Audrey Gomez
When a writing class offered through Linn-Benton Community College was cancelled, a group of Sweet Home classmates decided to keep meeting and writing anyway.
What emerged from that is a new group, The Write Stuff, which meets weekly on Fridays at the Sweet Home Senior Center.
“The class developed a real camaraderie among the members who were coming,” said Glenda Hopkins, one of the group’s founders.
“I encouraged the ones who wanted to do it. I like to encourage what everybody has to contribute.”
Many of the group members are from the class, which was taught for years by Lori McNulty.

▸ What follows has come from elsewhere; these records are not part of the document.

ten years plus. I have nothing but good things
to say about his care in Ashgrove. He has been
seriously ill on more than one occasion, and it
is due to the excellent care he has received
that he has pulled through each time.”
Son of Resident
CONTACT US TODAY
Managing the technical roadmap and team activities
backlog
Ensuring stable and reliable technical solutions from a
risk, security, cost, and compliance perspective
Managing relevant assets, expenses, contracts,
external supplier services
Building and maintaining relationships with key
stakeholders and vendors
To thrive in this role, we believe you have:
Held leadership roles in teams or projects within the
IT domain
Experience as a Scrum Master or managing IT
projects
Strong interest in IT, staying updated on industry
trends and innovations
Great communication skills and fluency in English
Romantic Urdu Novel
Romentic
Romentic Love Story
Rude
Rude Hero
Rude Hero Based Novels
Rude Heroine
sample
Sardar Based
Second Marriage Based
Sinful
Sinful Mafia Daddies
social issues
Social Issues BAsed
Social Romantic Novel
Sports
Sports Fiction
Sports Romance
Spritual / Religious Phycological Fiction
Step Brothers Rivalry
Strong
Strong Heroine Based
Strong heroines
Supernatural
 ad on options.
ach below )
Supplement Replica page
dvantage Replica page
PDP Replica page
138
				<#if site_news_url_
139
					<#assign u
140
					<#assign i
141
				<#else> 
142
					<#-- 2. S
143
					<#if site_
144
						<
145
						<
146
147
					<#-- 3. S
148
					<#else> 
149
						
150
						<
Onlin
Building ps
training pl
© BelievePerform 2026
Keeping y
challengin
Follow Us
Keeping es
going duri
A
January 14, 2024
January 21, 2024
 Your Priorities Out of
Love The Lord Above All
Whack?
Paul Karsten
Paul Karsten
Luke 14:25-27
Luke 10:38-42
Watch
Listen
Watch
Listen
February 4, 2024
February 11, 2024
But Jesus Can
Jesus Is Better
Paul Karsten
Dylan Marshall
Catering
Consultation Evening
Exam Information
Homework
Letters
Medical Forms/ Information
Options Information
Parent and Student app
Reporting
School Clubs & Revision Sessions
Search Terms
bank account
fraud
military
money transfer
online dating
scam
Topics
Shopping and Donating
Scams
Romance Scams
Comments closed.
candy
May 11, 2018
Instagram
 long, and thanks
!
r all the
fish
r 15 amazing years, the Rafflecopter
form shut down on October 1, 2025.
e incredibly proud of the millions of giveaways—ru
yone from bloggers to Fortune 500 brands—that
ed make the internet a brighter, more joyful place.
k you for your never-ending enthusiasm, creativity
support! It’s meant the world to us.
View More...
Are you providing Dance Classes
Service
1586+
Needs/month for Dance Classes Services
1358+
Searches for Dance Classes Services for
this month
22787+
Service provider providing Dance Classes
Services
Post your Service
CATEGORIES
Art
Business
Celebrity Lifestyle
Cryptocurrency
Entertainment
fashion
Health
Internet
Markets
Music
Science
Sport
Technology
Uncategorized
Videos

The group’s emphasis is different, though, and they are not trying to compete with the LBCC class, Hopkins said.
“This one that we have is a very informal group,” Hopkins said. “We have no instructor. We did have to have some guidelines to go by so we sat down together (and came up with them).”
Among the guidelines is that writing may include fiction, nonfiction, or poetry.
“We leave it open to what people want to write,” said participant Roberta McKern. “We haven’t run into any deliberate fiction yet.”
Though the purpose of the group is to share stories and ideas through writing, participants are not required to share written work at each meeting.
A few regular attendees were missing from the most recent meeting, on March 27, and a couple of people didn’t write anything, but the discussion was lively among the diverse group.
Connie Stafford read a piece she had written about when, at 17 years old, she was diagnosed with tuberculosis while living in England in 1952.
She wrote about the special precautions her mother took to care for her, her five-month hospital stay, and the one friend who visited her regularly through the ordeal. She’s been free of the illness for more than 60 years.
She’s writing her life story for her son, she said.
Although she didn’t write anything for this particular meeting, Vivian Chelstad said she could relate to Stafford’s story, from a different perspective.
As part of her nursing experience, Chelstad had set up a TB tent in Africa many years ago.
As each member read or told her story, the conversation shifted to a range of topics from life in Nome, Alaska to raising children to current events.
Conversation is encouraged but members are not critical of each other’s work.
“We don’t correct people’s writing unless they want us to,” Hopkins said. “That’s not the purpose of the group.”
The Write Stuff meets at the Senior Center but there is no age requirement to join in.
“It’s a very congenial group,” Hopkins said. “There’s a lot of give and take and a lot of laughter.”
Still, Hopkins knows some people may be hesitant at first.
“One of the women had been encouraged to write her stories of her life growing up and she hadn’t done it and she just kind of looked around and listened to us,” Hopkins said. “We just visited with her. I jotted notes down. Typed up the notes and gave it to her.”
Most of The Write Stuff participants write nonfiction, but the group is open to other forms of expression.
“One woman had poems,” Hopkins said. “She hasn’t been back, but I hope she does (come back).”
Members can write about anything; it doesn’t have to be limited to personal history, Hopkins said.
“I think everybody has a story,” Hopkins said. “I prefer true life stories.”